What Is Zero-Waste Composting?

Eureka Recycling’s report shows that all composting methods create significant environmental and human health benefits when compared with disposing of materials in a landfill or incinerator, and that the extent of these benefits increases greatly based on whether or not we prevent wasted food and how we choose to compost our food waste. The results indicate that zero-waste composting isn’t just about collection (although which collection method is used does matter) as much as it is about prevention — both preventing food from being wasted in kitchens and preventing collection through on-site backyard composting.
In Zero-Waste Composting, each prevention, collection, processing and end use option was measured in terms of cost per ton, jobs created, and environmental and human health impact based on a life cycle analysis completed for this project using the MEBCalcTM model developed by team member Jeffrey Morris of Sound Resource Management Group, Inc. in Olympia, Washington. The accompanying sidebar explains the MEBCalcE methodology, and dollar values assigned to environmental and human health externalities. Using this data, a framework was created for comparative analysis of the economic savings and costs and the environmental and social benefits of each of the choices made in designing programs to prevent and compost food waste. By using the Zero-Waste Composting framework, a community, business or advocacy group can determine the combination of cost and social and environmental benefits that best meet their community’s needs.

Prevention

Prevention is first in zero-waste composting. It is not an afterthought or an add-on. Food itself is a valuable resource grown in precious topsoil and purchased to nourish people and their families, never with the intention of throwing it away uneaten. But wasted food is a serious issue. The total value of avoidable food waste in the United States is as high as $198 billion/year, with over 60 percent occurring at the consumer level. This equates to a family of four wasting approximately $1,600 of food every year (Venkant, 2012). By providing engaging education and practical tools that help community members shop smarter and store food better, more of the food in their kitchens can nourish people as they intended.

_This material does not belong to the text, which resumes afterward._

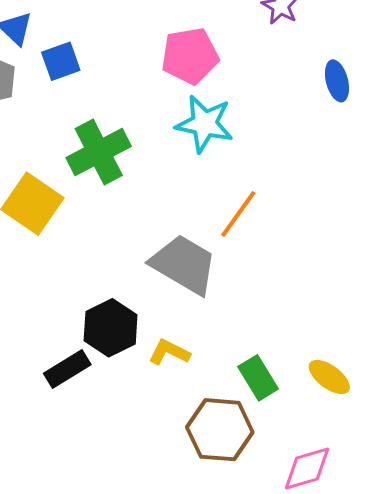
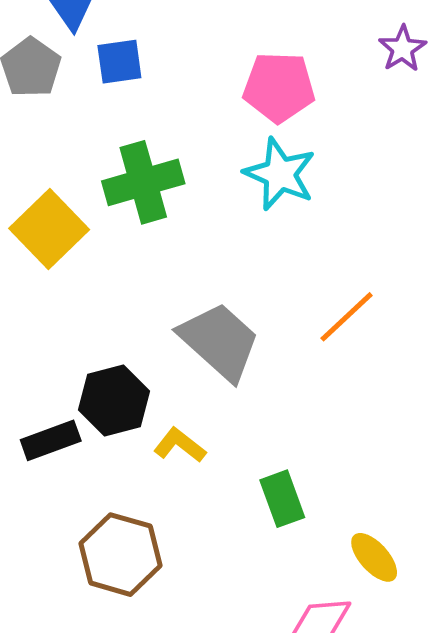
orange line: (238, 214) -> (347, 317), moved
yellow ellipse: (329, 377) -> (374, 557), moved
brown hexagon: (220, 430) -> (120, 555), moved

Similarly, by teaching interested residents to compost in their backyard or with an indoor worm bin, they can be empowered to produce their own fertilizer in their own homes and yards while reducing the amount of material that needs to be collected.

Providing engaging education and practical tools such as meal planners can help community members shop smarter and store food better, leading to less wasted food.

Providing engaging education and practical tools such as meal planners can help community members shop smarter and store food better, leading to less wasted food. Photo courtesy of Eureka Recycling

The key finding of this report is that prevention programs — including preventing wasted food and backyard composting — create greater environmental and social benefits and are more cost-effective than any composting method. Prevention programs have absolutely no transportation emissions since the material is reduced or handled on site, which saves between $1.37 and $52.65/ton in environmental and human health costs (depending on how the SSO would have been collected). In addition, preventing wasted food reduces upstream production and transportation emissions. As an alternative to disposal, preventing food waste results in almost 40 percent more environmental benefits than collecting and composting it.
Prevention programs are often overlooked because not all organic waste is preventable (like banana peels) or possible to compost in a backyard (like meat and dairy products), and it appears simpler and cheaper to just ask residents to set all of their SSO out for collection. Eureka Recycling’s study found that residents are interested in and willing to participate in prevention programs, and that including prevention with an organics collection method can reduce the overall costs of the composting program by more than $100/ton.

Cocollection

After establishing a robust prevention program, collection of the remaining SSO should be designed to leverage a community’s existing infra-
structure to most efficiently collect material with the lowest costs and least transportation emissions. Cocollection of SSO with another material in the same truck (in separate compartments when needed) reduces the number of trucks needed for collection. A dedicated route for SSO costs over twice as much as cocollection, and the emissions from a dedicated route have an environmental cost that is almost six times more harmful than cocollection.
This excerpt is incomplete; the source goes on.